**Problem to work on**
Each line from the first entry to the line with "is to make sure", both included, is to be returned unchanged, with any pictures dropped.

**Provided information**
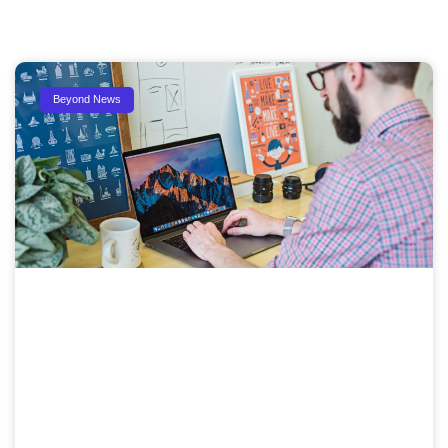
Beyond News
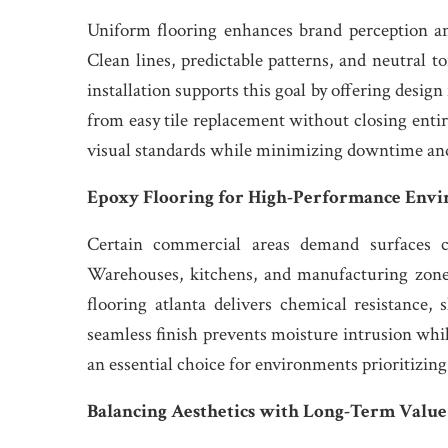
Uniform flooring enhances brand perception a
Clean lines, predictable patterns, and neutral to
installation supports this goal by offering design
from easy tile replacement without closing entir
visual standards while minimizing downtime and o
Epoxy Flooring for High-Performance Env
Certain commercial areas demand surfaces ca
Warehouses, kitchens, and manufacturing zone
flooring atlanta delivers chemical resistance, 
seamless finish prevents moisture intrusion whi
an essential choice for environments prioritizing
Balancing Aesthetics with Long-Term Value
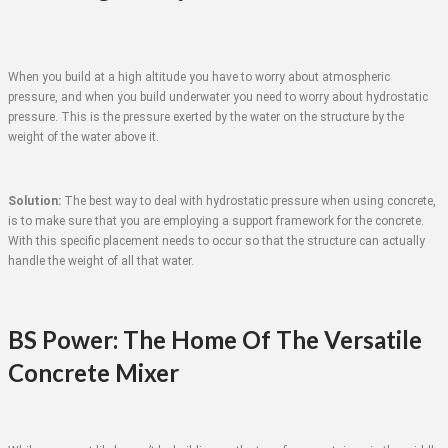
When you build at a high altitude you have to worry about atmospheric
pressure, and when you build underwater you need to worry about hydrostatic
pressure. This is the pressure exerted by the water on the structure by the
weight of the water above it.
Solution:
The best way to deal with hydrostatic pressure when using concrete,
is to make sure that you are employing a support framework for the concrete.
With this specific placement needs to occur so that the structure can actually
handle the weight of all that water.
BS Power: The Home Of The Versatile
Concrete Mixer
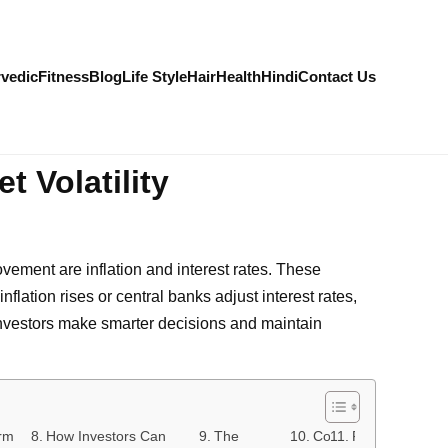
vedic
Fitness
Blog
Life Style
Hair
Health
Hindi
Contact Us
t Volatility
ovement are inflation and interest rates. These
flation rises or central banks adjust interest rates,
investors make smarter decisions and maintain
rm
How Investors Can
The
Conclusion
FAQs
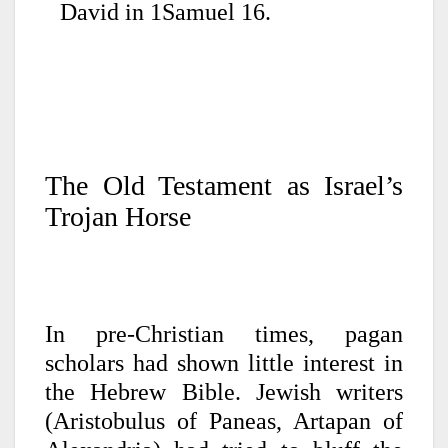
David in 1Samuel 16.
The Old Testament as Israel’s
Trojan Horse
In pre-Christian times, pagan
scholars had shown little interest in
the Hebrew Bible. Jewish writers
(Aristobulus of Paneas, Artapan of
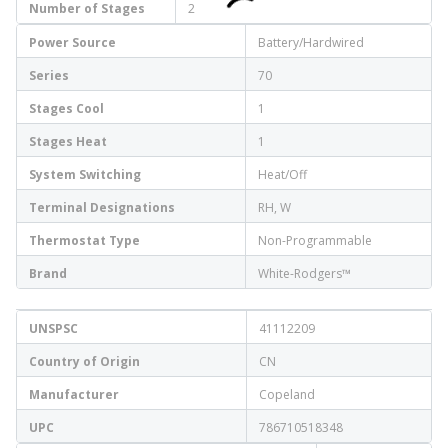
Number of Stages
2
Power Source
Battery/Hardwired
Series
70
Stages Cool
1
Stages Heat
1
System Switching
Heat/Off
Terminal Designations
RH, W
Thermostat Type
Non-Programmable
Brand
White-Rodgers™
UNSPSC
41112209
Country of Origin
CN
Manufacturer
Copeland
UPC
786710518348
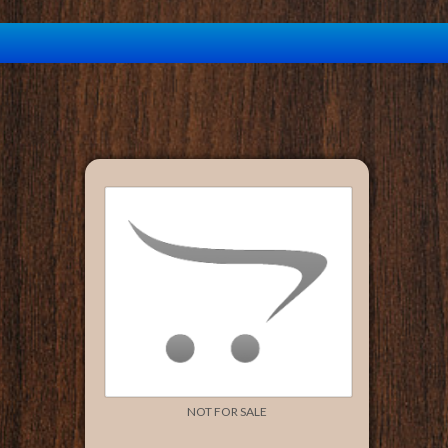
NOT FOR SALE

**Exercise solution**
Beyond News
Uniform flooring enhances brand perception a
Clean lines, predictable patterns, and neutral to
installation supports this goal by offering design
from easy tile replacement without closing entir
visual standards while minimizing downtime and o
Epoxy Flooring for High-Performance Env
Certain commercial areas demand surfaces ca
Warehouses, kitchens, and manufacturing zone
flooring atlanta delivers chemical resistance, 
seamless finish prevents moisture intrusion whi
an essential choice for environments prioritizing
Balancing Aesthetics with Long-Term Value
When you build at a high altitude you have to worry about atmospheric
pressure, and when you build underwater you need to worry about hydrostatic
pressure. This is the pressure exerted by the water on the structure by the
weight of the water above it.
Solution:
The best way to deal with hydrostatic pressure when using concrete,
is to make sure that you are employing a support framework for the concrete.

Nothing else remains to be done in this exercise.